The Substitution of Complaint for Lament

Sunday Evening Musing

lament 3

These are times when we should cry out our laments to God. Times when the heart is so raw because of the evil of this world, the heartache and brokenness of this world that nothing but a mournful, tear-filled shout at God can be both relief and the path to health.

The book of Habakkuk records one of the moments. And the psalms are filled with these moments. There are places in the psalms where the writer has exhausted all resources,

has lost all hope,
is surrounded on every side,
is filled with confusion and sorrow,
is broken over abandonment by friends,
suffering under debilitating disease,

where all he can do is cry out to God in an anguished lament for help and rescue.

It is cathartic. But it is something else as well. It is biblical and Hebraic.

lament 2 verticalIn Israel, I met a Jewish man who reminded me of the difference between Judaism and Islam. Islam means submission. There is no relationship with the Allah. There is only submission to his will.

But Judaism (and Christianity) are different. God is personal. Jacob wrestles with God at Bethel and gets a name change.  

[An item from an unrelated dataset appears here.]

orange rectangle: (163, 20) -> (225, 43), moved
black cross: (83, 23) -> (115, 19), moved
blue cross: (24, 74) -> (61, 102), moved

“Your name shall no longer be called Jacob, but Israel, for you have striven with God and with men, and have prevailed.” (Gen. 32:28)

“Israel” eventually becomes the name and the character of a people–a people that strives with God. To “strive with God” means many things but among them is this simple fact, to strive with God takes effort.

And that effort often takes the shape of thanksgiving, and praise, and worship but also questioning, and doubting, and believing, and conversing, and weeping. At times, it involves lament.

Lament is defined as the expression of grief and deep sorrow and pain that travels the ridge lines of despair.

One of the debilitating effects of the new age of Twitter™, FaceBook™, Instagram™, Snapchat™, LinkedIn™, etc. is that it makes it possible for all of us to pour out our complaints to one another rather than to God. Instead of crying, I mean really crying out to God (with tears and agony of soul), we take the short cut and cry out our frustrations and fears and anxieties to one another and end up short-circuiting our own spiritual development and our own path to wholeness.

Instead of taking our pain to God, we take the relief valve of horizontal complaint through various social media platforms and get a momentary release but ultimately no real help. But real help, real relief can only come from a vertical direction. We must look up. We must look to Him.

But we don’t.

Social media is too immediate, too everywhere, too easy, and so we truncate our own spiritual development by leaning on media rather than the everlasting arms of our God and Savior.

Note, I’m not pointing the finger at you. I’m guilty of this too. I think it is a systemic problem in the internet age. And it’s something I think we, the Church in America, need to recognize.

Recently, a friend recommended a book that I think is going to help me on my journey. If you would like to read along with me, I am going to read The Joy of Missing Out by Christina Crook, beginning January 1. Maybe you could get it for Christmas for yourself and join me in the journey.


4 thoughts on “The Substitution of Complaint for Lament

  1. Another volume is “Rejoicing in Lament” by Todd Billings. On order and to be delivered tomorrow but I was able to read the intro and Chapter 1 on my Kindle. That sample whetted my appetite.

    Liked by 1 person

  2. When you are fighting the darkness in your own soul …
    When you are fighting the shadows from which you can’t seem to escape …
    When you are confused and broken-hearted over some failure …
    perceived or real
    your own or someone else’s
    When you are dissatisfied with life
    or yourself
    or someone else
    or your situation …
    When the weapons against the darkness that used to work don’t work anymore …
    Biblical lament, crying to and AT God is the path your heart must traverse.
    And you won’t be alone when you do.